EXERCISE DIRECTIONS » Sort through the material below and copy each line with "nutzen".
(SUPPLIED RECORDS)
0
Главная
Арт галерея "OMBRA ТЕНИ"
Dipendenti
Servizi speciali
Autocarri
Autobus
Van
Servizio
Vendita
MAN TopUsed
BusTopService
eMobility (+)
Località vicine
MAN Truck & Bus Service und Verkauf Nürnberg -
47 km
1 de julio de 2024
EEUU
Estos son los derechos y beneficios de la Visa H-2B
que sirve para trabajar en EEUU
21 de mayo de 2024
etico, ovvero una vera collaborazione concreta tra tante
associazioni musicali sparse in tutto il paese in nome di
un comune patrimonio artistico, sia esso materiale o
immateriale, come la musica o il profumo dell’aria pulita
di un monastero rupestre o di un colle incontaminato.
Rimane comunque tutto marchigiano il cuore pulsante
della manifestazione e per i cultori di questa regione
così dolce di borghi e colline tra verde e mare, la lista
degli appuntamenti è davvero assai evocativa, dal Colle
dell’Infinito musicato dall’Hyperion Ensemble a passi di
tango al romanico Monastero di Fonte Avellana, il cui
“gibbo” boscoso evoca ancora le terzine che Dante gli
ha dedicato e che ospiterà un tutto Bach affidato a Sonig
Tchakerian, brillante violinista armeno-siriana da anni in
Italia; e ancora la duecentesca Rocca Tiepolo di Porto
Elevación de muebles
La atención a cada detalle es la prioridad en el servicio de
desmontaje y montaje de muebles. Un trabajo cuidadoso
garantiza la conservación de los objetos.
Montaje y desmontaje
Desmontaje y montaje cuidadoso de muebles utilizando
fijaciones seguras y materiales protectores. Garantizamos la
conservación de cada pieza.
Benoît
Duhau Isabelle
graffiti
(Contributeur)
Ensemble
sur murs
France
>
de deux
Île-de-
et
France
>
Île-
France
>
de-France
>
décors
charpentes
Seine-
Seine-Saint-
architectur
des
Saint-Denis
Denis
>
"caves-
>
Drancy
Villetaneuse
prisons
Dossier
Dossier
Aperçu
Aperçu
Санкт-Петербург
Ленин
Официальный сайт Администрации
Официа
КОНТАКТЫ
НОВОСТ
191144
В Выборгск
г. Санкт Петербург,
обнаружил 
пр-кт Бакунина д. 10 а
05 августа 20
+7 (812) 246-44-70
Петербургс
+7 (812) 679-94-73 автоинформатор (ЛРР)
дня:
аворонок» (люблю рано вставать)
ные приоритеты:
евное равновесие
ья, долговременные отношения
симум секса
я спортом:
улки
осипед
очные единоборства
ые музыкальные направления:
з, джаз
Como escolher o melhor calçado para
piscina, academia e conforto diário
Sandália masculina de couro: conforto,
(End SUPPLIED RECORDS)
(SUPPLIED RECORDS)
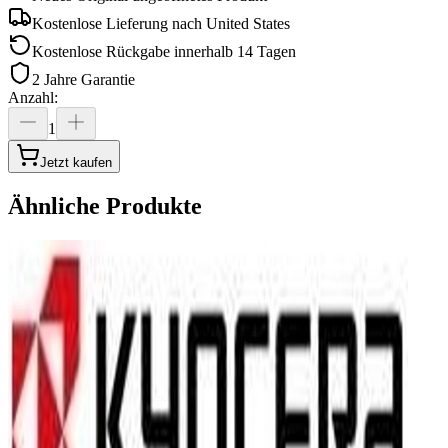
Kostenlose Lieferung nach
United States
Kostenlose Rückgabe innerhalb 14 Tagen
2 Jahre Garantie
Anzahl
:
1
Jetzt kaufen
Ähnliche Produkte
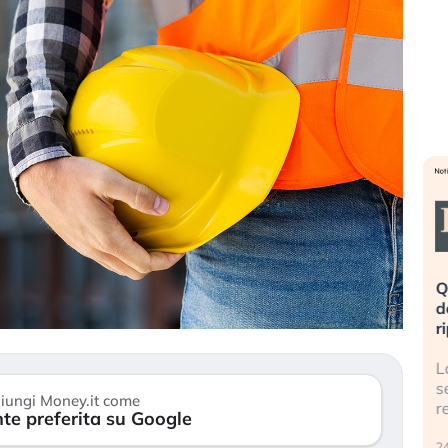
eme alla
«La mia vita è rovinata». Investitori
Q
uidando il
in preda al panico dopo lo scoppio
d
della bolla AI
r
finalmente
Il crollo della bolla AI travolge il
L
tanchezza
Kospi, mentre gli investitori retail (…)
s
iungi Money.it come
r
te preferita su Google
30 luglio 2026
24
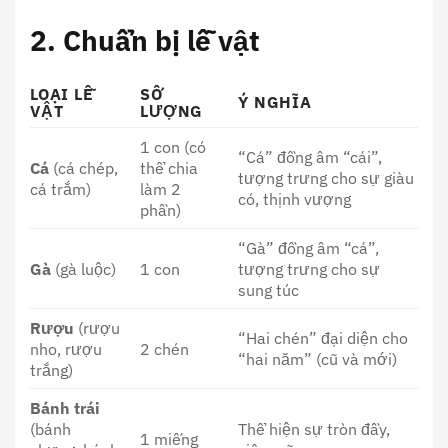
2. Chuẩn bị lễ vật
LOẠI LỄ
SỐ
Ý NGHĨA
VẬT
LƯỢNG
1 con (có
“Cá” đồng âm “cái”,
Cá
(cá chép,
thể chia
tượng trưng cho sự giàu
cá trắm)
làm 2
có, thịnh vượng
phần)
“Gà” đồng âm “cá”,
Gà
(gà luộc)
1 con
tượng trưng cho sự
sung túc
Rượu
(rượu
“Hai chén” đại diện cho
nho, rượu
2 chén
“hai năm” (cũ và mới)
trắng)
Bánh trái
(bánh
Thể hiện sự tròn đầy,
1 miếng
(End SUPPLIED RECORDS)
(SUPPLIED RECORDS)
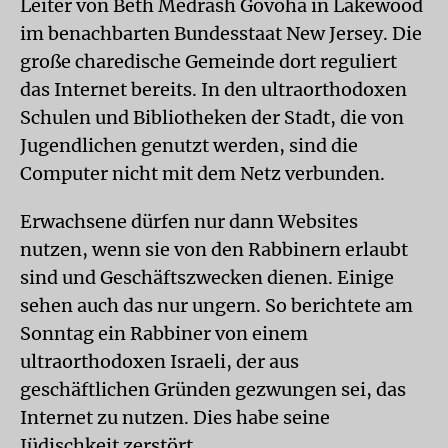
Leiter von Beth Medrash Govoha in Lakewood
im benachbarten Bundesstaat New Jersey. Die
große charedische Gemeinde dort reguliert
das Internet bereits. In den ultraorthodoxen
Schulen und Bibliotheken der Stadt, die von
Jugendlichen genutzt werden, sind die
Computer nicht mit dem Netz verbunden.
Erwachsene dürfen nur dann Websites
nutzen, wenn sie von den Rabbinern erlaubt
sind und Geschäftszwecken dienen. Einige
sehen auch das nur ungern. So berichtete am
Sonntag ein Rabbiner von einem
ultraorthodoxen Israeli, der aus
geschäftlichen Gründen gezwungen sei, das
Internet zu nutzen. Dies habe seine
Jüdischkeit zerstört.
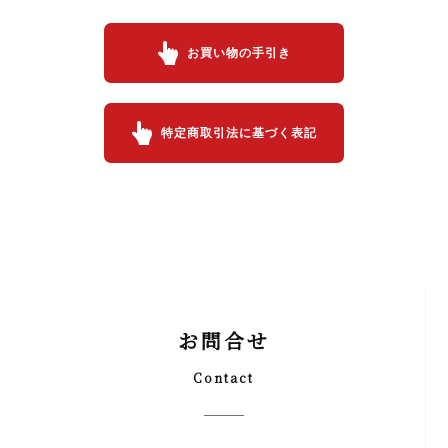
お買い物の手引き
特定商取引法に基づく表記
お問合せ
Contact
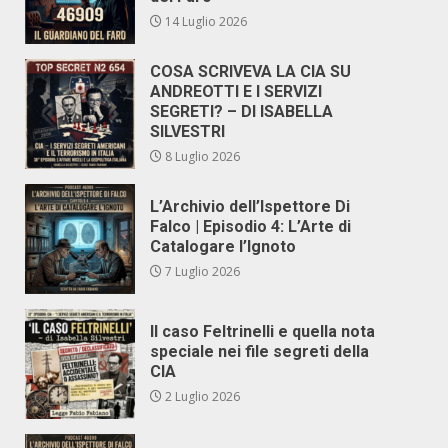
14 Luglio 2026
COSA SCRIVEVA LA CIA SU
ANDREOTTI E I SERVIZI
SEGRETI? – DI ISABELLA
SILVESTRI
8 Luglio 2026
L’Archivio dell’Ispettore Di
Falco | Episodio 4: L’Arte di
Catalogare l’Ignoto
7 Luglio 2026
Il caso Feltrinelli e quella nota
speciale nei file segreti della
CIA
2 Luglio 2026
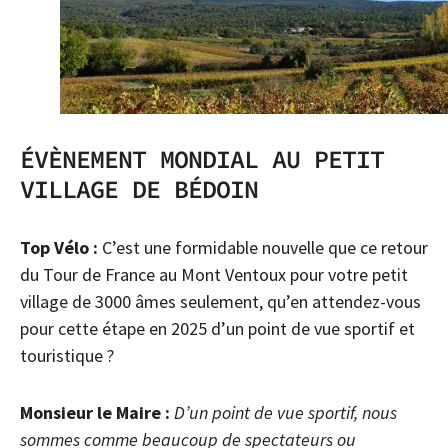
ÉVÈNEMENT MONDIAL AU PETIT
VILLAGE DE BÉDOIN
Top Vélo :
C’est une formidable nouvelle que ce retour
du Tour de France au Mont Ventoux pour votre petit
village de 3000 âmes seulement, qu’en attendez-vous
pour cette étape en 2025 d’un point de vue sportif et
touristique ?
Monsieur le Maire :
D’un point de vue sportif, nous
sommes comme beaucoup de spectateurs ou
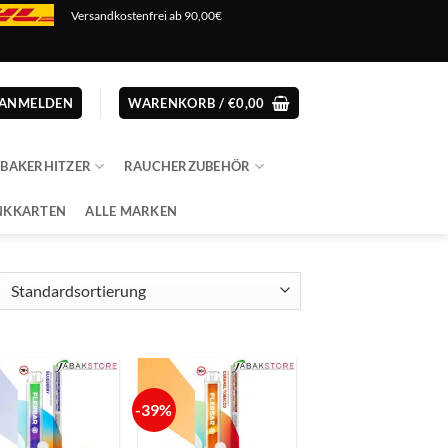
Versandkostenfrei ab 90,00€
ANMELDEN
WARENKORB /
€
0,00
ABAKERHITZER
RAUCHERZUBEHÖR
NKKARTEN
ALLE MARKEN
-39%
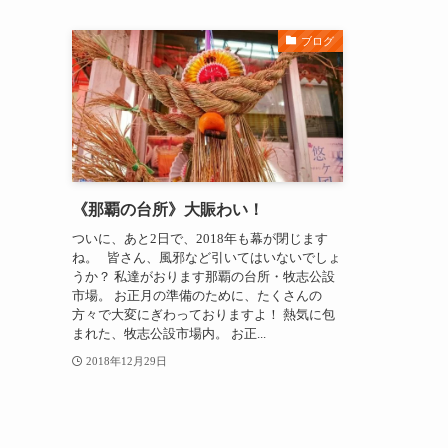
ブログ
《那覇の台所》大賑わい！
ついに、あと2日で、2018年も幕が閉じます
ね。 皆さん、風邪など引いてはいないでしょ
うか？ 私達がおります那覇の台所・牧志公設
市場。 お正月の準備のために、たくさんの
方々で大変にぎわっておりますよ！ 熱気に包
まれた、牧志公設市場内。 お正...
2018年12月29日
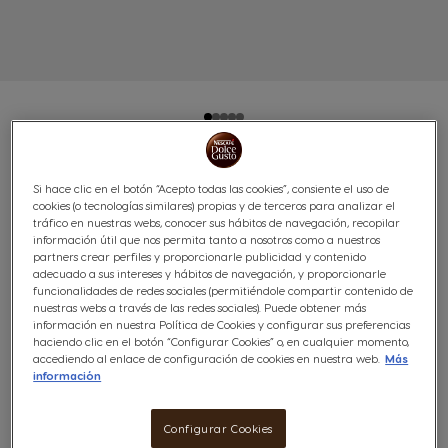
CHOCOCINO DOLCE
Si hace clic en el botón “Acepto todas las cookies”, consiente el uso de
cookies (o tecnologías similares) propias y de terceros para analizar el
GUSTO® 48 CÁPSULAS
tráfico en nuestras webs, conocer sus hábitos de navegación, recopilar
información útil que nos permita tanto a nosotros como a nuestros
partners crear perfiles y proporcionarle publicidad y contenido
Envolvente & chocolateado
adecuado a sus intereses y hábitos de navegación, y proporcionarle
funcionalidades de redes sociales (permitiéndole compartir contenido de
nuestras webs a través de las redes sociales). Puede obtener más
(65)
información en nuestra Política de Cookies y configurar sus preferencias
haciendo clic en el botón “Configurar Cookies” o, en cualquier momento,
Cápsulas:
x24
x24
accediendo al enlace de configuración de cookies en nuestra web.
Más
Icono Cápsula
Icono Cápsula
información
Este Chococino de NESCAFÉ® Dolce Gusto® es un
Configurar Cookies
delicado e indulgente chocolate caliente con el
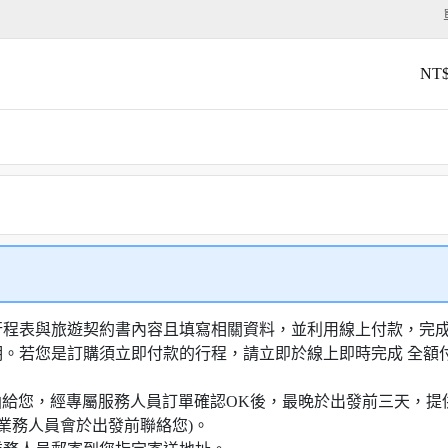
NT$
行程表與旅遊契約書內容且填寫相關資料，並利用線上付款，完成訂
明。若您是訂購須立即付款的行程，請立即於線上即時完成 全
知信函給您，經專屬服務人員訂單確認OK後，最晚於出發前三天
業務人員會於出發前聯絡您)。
(End SUPPLIED RECORDS)
RESPONSE BOX »
nutzen, wenn sie von den Rabbinern erlaubt
Internet zu nutzen. Dies habe seine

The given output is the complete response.